<<<<
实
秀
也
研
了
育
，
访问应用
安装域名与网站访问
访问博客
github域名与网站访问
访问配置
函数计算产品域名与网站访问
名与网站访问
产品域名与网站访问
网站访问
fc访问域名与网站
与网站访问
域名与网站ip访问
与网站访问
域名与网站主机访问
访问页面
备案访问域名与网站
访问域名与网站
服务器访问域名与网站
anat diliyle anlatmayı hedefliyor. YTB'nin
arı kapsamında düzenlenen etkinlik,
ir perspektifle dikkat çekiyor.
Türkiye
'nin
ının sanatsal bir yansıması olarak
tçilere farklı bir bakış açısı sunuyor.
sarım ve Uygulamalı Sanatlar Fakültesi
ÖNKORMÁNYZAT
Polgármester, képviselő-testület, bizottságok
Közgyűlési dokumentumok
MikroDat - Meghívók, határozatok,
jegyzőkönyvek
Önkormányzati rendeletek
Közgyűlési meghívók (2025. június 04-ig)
>>>>
<<<<
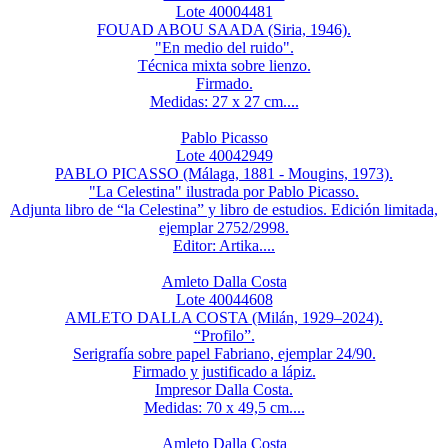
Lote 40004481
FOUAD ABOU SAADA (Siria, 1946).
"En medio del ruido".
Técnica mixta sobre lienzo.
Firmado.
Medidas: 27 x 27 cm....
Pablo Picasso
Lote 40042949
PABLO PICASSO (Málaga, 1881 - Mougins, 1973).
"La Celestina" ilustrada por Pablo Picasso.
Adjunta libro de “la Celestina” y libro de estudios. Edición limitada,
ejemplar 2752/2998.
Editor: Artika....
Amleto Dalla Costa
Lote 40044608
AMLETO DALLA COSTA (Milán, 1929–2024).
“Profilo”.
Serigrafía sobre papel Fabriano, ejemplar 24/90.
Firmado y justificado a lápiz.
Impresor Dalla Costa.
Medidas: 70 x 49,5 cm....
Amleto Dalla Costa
>>>>
▶ Exercise requirements: Where the data above reaches the line holding "函数计算产品域名与网站访问", begin printing, and stop after the line holding "Közgyűlési meghívók (2025. június 04-ig)". Each line must be reproduced exactly, with nothing else added.

▶ The answer:
函数计算产品域名与网站访问
名与网站访问
产品域名与网站访问
网站访问
fc访问域名与网站
与网站访问
域名与网站ip访问
与网站访问
域名与网站主机访问
访问页面
备案访问域名与网站
访问域名与网站
服务器访问域名与网站
anat diliyle anlatmayı hedefliyor. YTB'nin
arı kapsamında düzenlenen etkinlik,
ir perspektifle dikkat çekiyor.
Türkiye
'nin
ının sanatsal bir yansıması olarak
tçilere farklı bir bakış açısı sunuyor.
sarım ve Uygulamalı Sanatlar Fakültesi
ÖNKORMÁNYZAT
Polgármester, képviselő-testület, bizottságok
Közgyűlési dokumentumok
MikroDat - Meghívók, határozatok,
jegyzőkönyvek
Önkormányzati rendeletek
Közgyűlési meghívók (2025. június 04-ig)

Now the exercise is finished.